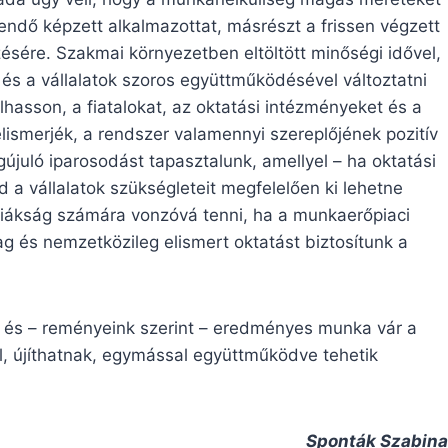
endő képzett alkalmazottat, másrészt a frissen végzett
ésére. Szakmai környezetben eltöltött minőségi idővel,
 és a vállalatok szoros együttműködésével változtatni
lhasson, a fiatalokat, az oktatási intézményeket és a
felismerjék, a rendszer valamennyi szereplőjének pozitív
gújuló iparosodást tapasztalunk, amellyel – ha oktatási
d a vállalatok szükségleteit megfelelően ki lehetne
 diákság számára vonzóvá tenni, ha a munkaerőpiaci
g és nemzetközileg elismert oktatást biztosítunk a
ú és – reményeink szerint – eredményes munka vár a
, újíthatnak, egymással együttműködve tehetik
Sponták Szabina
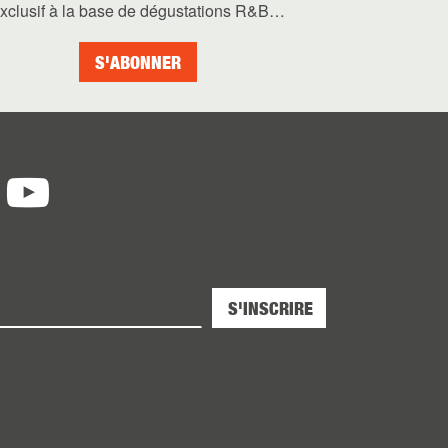
xclusif à la base de dégustations R&B…
S'ABONNER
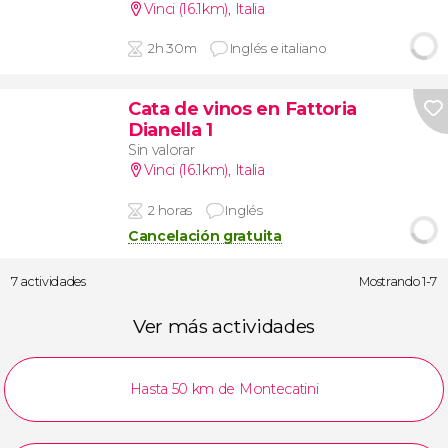
Vinci (16.1km)
,
Italia
2h 30m
Inglés e italiano
Cata de vinos en Fattoria
Dianella 1
Sin valorar
Vinci (16.1km)
,
Italia
2 horas
Inglés
Cancelación gratuita
7 actividades
Mostrando 1-7
Ver más actividades
Hasta 50 km de Montecatini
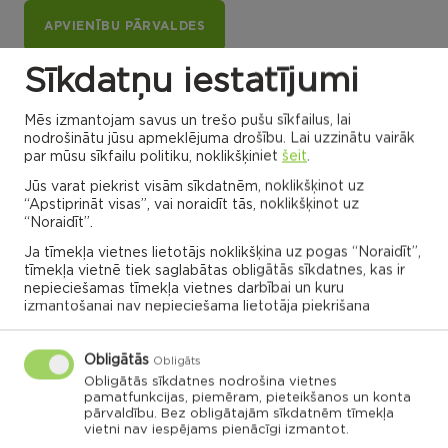
APVIENĪBU PĀRVALDES
Sīkdatņu iestatījumi
Dricānu apvienības
Nautrēnu apvienības
pārvalde
pārvalde
Mēs izmantojam savus un trešo pušu sīkfailus, lai
nodrošinātu jūsu apmeklējuma drošību. Lai uzzinātu vairāk
par mūsu sīkfailu politiku, noklikšķiniet
šeit
.
Jūs varat piekrist visām sīkdatnēm, noklikšķinot uz
“Apstiprināt visas”, vai noraidīt tās, noklikšķinot uz
“Noraidīt”.
Gaigalavas
Nautrēnu
pagasts
pagasts
Nagļu pagasts
Stružānu
Ja tīmekļa vietnes lietotājs noklikšķina uz pogas “Noraidīt”,
pagasts
tīmekļa vietnē tiek saglabātas obligātās sīkdatnes, kas ir
Ilzeskalna
Dricānu
nepieciešamas tīmekļa vietnes darbībai un kuru
pagasts
pagasts
Bērzgales
pagasts
izmantošanai nav nepieciešama lietotāja piekrišana
Rikavas
Dekšāres
pagasts
pagasts
Audriņu
pagasts
Kantinieku
Lendžu
pagasts
Vērēmu
pagasts
pagasts
Viļāni
Obligātās
Obligāts
Sakstagala
Viļānu pagasts
Obligātās sīkdatnes nodrošina vietnes
pagasts
Ozolmuižas
Sokolku
Griškānu
pagasts
pagasts
pagasts
pamatfunkcijas, piemēram, pieteikšanos un konta
pārvaldību. Bez obligātajām sīkdatnēm tīmekļa
vietni nav iespējams pienācīgi izmantot.
Ozolaines
pagasts
Silmalas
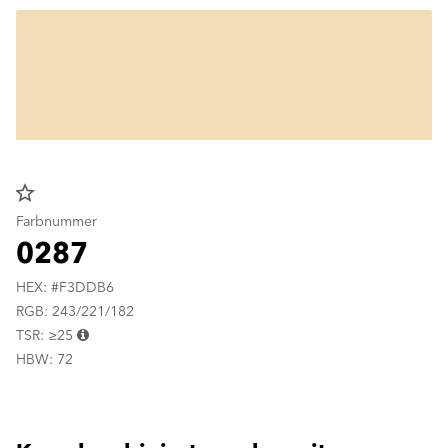
star_border
Farbnummer
0287
HEX: #F3DDB6
RGB: 243/221/182
TSR: ≥25
HBW: 72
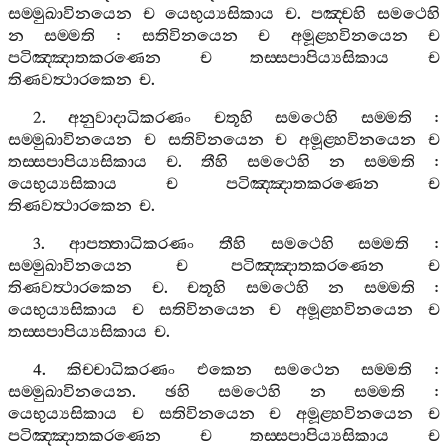
සම‍්මුඛාවිනයෙන
ච
යෙභුය්‍යසිකාය
ච
.
පඤ‍්චහි
සමථෙහි
න
සම‍්මති
:
සතිවිනයෙන
ච
අමූළ‍්හවිනයෙන
ච
පටිඤ‍්ඤාතකරණෙන
ච
තස‍්සපාපිය්‍යසිකාය
ච
තිණවත්‍ථාරකෙන
ච
.
2.
අනුවාදාධිකරණං
චතූහි
සමථෙහි
සම‍්මති
:
සම‍්මුඛාවිනයෙන
ච
සතිවිනයෙන
ච
අමූළ‍්හවිනයෙන
ච
තස‍්සපාපිය්‍යසිකාය
ච
.
තීහි
සමථෙහි
න
සම‍්මති
:
යෙභුය්‍යසිකාය
ච
පටිඤ‍්ඤාතකරණෙන
ච
තිණවත්‍ථාරකෙන
ච
.
3.
ආපත‍්තාධිකරණං
තීහි
සමථෙහි
සම‍්මති
:
සම‍්මුඛාවිනයෙන
ච
පටිඤ‍්ඤාතකරණෙන
ච
තිණවත්‍ථාරකෙන
ච
.
චතූහි
සමථෙහි
න
සම‍්මති
:
යෙභුය්‍යසිකාය
ච
සතිවිනයෙන
ච
අමූළ‍්හවිනයෙන
ච
තස‍්සපාපිය්‍යසිකාය
ච
.
4.
කිච‍්චාධිකරණං
එකෙන
සමථෙන
සම‍්මති
:
සම‍්මුඛාවිනයෙන
.
ඡහි
සමථෙහි
න
සම‍්මති
:
යෙභුය්‍යසිකාය
ච
සතිවිනයෙන
ච
අමූළ‍්හවිනයෙන
ච
පටිඤ‍්ඤාතකරණෙන
ච
තස‍්සපාපිය්‍යසිකාය
ච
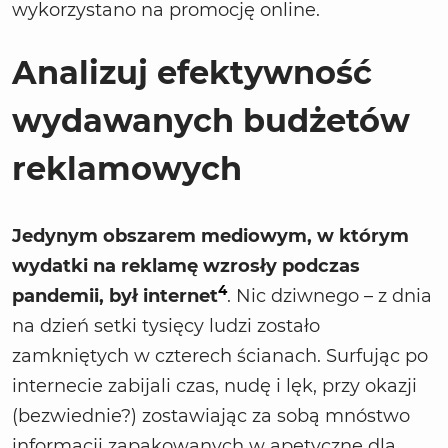
wykorzystano na promocję online.
Analizuj efektywność
wydawanych budżetów
reklamowych
Jedynym obszarem mediowym, w którym
wydatki na reklamę wzrosły podczas
4
pandemii, był internet
. Nic dziwnego – z dnia
na dzień setki tysięcy ludzi zostało
zamkniętych w czterech ścianach. Surfując po
internecie zabijali czas, nudę i lęk, przy okazji
(bezwiednie?) zostawiając za sobą mnóstwo
informacji zapakowanych w apetyczne dla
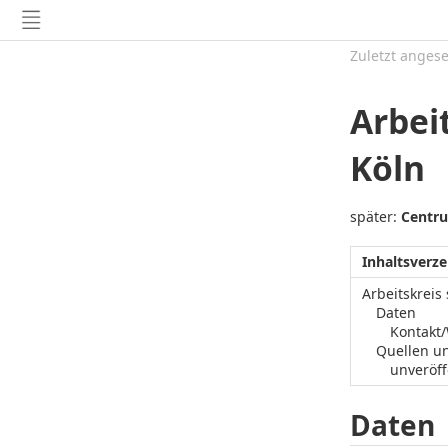
Zuletzt anges
Arbei
Köln
später:
Centru
Inhaltsverze
Arbeitskreis
Daten
Kontakt
Quellen u
unveröff
Daten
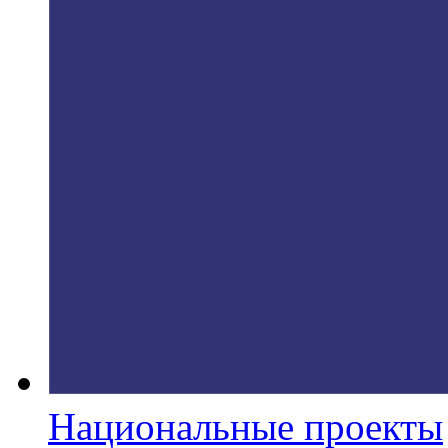
Национальные проекты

#### Directions for this task:
Could you set down the material above word for word while dropping its pictures?

#### Exercise output:
endő képzett alkalmazottat, másrészt a frissen végzett
ésére. Szakmai környezetben eltöltött minőségi idővel,
 és a vállalatok szoros együttműködésével változtatni
lhasson, a fiatalokat, az oktatási intézményeket és a
felismerjék, a rendszer valamennyi szereplőjének pozitív
gújuló iparosodást tapasztalunk, amellyel – ha oktatási
d a vállalatok szükségleteit megfelelően ki lehetne
 diákság számára vonzóvá tenni, ha a munkaerőpiaci
g és nemzetközileg elismert oktatást biztosítunk a
ú és – reményeink szerint – eredményes munka vár a
, újíthatnak, egymással együttműködve tehetik
Sponták Szabina
xclusif à la base de dégustations R&B…
S'ABONNER
Vinci (16.1km)
,
Italia
2h 30m
Inglés e italiano
Cata de vinos en Fattoria
Dianella 1
Sin valorar
Vinci (16.1km)
,
Italia
2 horas
Inglés
Cancelación gratuita
7 actividades
Mostrando 1-7
Ver más actividades
Hasta 50 km de Montecatini
APVIENĪBU PĀRVALDES
Sīkdatņu iestatījumi
Dricānu apvienības
Nautrēnu apvienības
pārvalde
pārvalde
Mēs izmantojam savus un trešo pušu sīkfailus, lai
nodrošinātu jūsu apmeklējuma drošību. Lai uzzinātu vairāk
par mūsu sīkfailu politiku, noklikšķiniet
šeit
.
Jūs varat piekrist visām sīkdatnēm, noklikšķinot uz
“Apstiprināt visas”, vai noraidīt tās, noklikšķinot uz
“Noraidīt”.
Gaigalavas
Nautrēnu
pagasts
pagasts
Nagļu pagasts
Stružānu
Ja tīmekļa vietnes lietotājs noklikšķina uz pogas “Noraidīt”,
pagasts
tīmekļa vietnē tiek saglabātas obligātās sīkdatnes, kas ir
Ilzeskalna
Dricānu
nepieciešamas tīmekļa vietnes darbībai un kuru
pagasts
pagasts
Bērzgales
pagasts
izmantošanai nav nepieciešama lietotāja piekrišana
Rikavas
Dekšāres
pagasts
pagasts
Audriņu
pagasts
Kantinieku
Lendžu
pagasts
Vērēmu
pagasts
pagasts
Viļāni
Obligātās
Obligāts
Sakstagala
Viļānu pagasts
Obligātās sīkdatnes nodrošina vietnes
pagasts
Ozolmuižas
Sokolku
Griškānu
pagasts
pagasts
pagasts
pamatfunkcijas, piemēram, pieteikšanos un konta
pārvaldību. Bez obligātajām sīkdatnēm tīmekļa
vietni nav iespējams pienācīgi izmantot.
Ozolaines
pagasts
Silmalas
star_border
Farbnummer
0287
HEX: #F3DDB6
RGB: 243/221/182
TSR: ≥25
HBW: 72
සම‍්මුඛාවිනයෙන
ච
යෙභුය්‍යසිකාය
ච
.
පඤ‍්චහි
සමථෙහි
න
සම‍්මති
:
සතිවිනයෙන
ච
අමූළ‍්හවිනයෙන
ච
පටිඤ‍්ඤාතකරණෙන
ච
තස‍්සපාපිය්‍යසිකාය
ච
තිණවත්‍ථාරකෙන
ච
.
2.
අනුවාදාධිකරණං
චතූහි
සමථෙහි
සම‍්මති
:
සම‍්මුඛාවිනයෙන
ච
සතිවිනයෙන
ච
අමූළ‍්හවිනයෙන
ච
තස‍්සපාපිය්‍යසිකාය
ච
.
තීහි
සමථෙහි
න
සම‍්මති
:
යෙභුය්‍යසිකාය
ච
පටිඤ‍්ඤාතකරණෙන
ච
තිණවත්‍ථාරකෙන
ච
.
3.
ආපත‍්තාධිකරණං
තීහි
සමථෙහි
සම‍්මති
:
සම‍්මුඛාවිනයෙන
ච
පටිඤ‍්ඤාතකරණෙන
ච
තිණවත්‍ථාරකෙන
ච
.
චතූහි
සමථෙහි
න
සම‍්මති
:
යෙභුය්‍යසිකාය
ච
සතිවිනයෙන
ච
අමූළ‍්හවිනයෙන
ච
තස‍්සපාපිය්‍යසිකාය
ච
.
4.
කිච‍්චාධිකරණං
එකෙන
සමථෙන
සම‍්මති
:
සම‍්මුඛාවිනයෙන
.
ඡහි
සමථෙහි
න
සම‍්මති
:
යෙභුය්‍යසිකාය
ච
සතිවිනයෙන
ච
අමූළ‍්හවිනයෙන
ච
පටිඤ‍්ඤාතකරණෙන
ච
තස‍්සපාපිය්‍යසිකාය
ච
wykorzystano na promocję online.
Analizuj efektywność
wydawanych budżetów
reklamowych
Jedynym obszarem mediowym, w którym
wydatki na reklamę wzrosły podczas
4
pandemii, był internet
. Nic dziwnego – z dnia
na dzień setki tysięcy ludzi zostało
zamkniętych w czterech ścianach. Surfując po
internecie zabijali czas, nudę i lęk, przy okazji
(bezwiednie?) zostawiając za sobą mnóstwo
informacji zapakowanych w apetyczne dla
Zuletzt anges
Arbei
Köln
später:
Centru
Inhaltsverze
Arbeitskreis
Daten
Kontakt
Quellen u
unveröff
Daten
Национальные проекты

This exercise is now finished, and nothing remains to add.